EMERGENCY ACCESS ONLY?
I went on a walk the other day and came across this sign. BTW its incredible the number of times the Lord has spoke to my heart through street signs...Anyway this sign really got me thinking:It is far too often that mankind only seeks God when life is in shambles. Often when we are at our lowest of lows, we cry out to the Creator. We want Him to come rescue us from our misery, patch our life up and take away the pain. That's all good stuff, because the Lord REALLY loves us and wants to be our Helper. However, if that's the only time we are reaching out for His hand, then what's the point? What's the point of asking God for His help and then once everything is all peachy keen, forget about Him??  Seriously, how sad! Its almost as if we don't take God seriously...or at least we take Him only seriously enough to believe Him in times of crisis, but not in times of peace. How quickly we forget the One who saved us. 

WAITING WITH OPEN ARMS
We think we can handle life on our own if we just keep our chin up. We are strong enough, smart enough, etc, right?

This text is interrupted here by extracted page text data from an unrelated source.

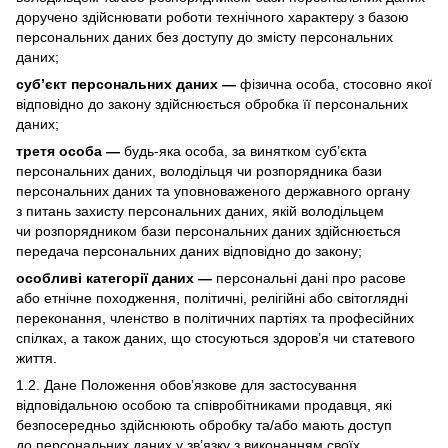
доручено здійснювати роботи технічного характеру з базою
персональних даних без доступу до змісту персональних
даних;
суб’єкт персональних даних —
фізична особа, стосовно якої
відповідно до закону здійснюється обробка її персональних
даних;
третя особа —
будь-яка особа, за винятком суб’єкта
персональних даних, володільця чи розпорядника бази
персональних даних та уповноваженого державного органу
з питань захисту персональних даних, якій володільцем
чи розпорядником бази персональних даних здійснюється
передача персональних даних відповідно до закону;
особливі категорії даних —
персональні дані про расове
або етнічне походження, політичні, релігійні або світоглядні
переконання, членство в політичних партіях та професійних
спілках, а також даних, що стосуються здоров’я чи статевого
життя.
1.2. Дане Положення обов’язкове для застосування
відповідальною особою та співробітниками продавця, які
безпосередньо здійснюють обробку та/або мають доступ
до персональних даних у зв’язку з виконанням своїх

In all actuality, maybe we can keep that up for a while, but sooner of later, our world comes crashing down. And guess who's still there, non-judgmentally, waiting with open arms... I am so glad we don't have to walk this life alone! God will love us no less whether we choose to walk AWAY or walk WITH Him, but doesn't the choice seem obvious?

I thank God for the consistency of His character, despite all the inconsistency of mine!

Charlie Hall's "Brightness"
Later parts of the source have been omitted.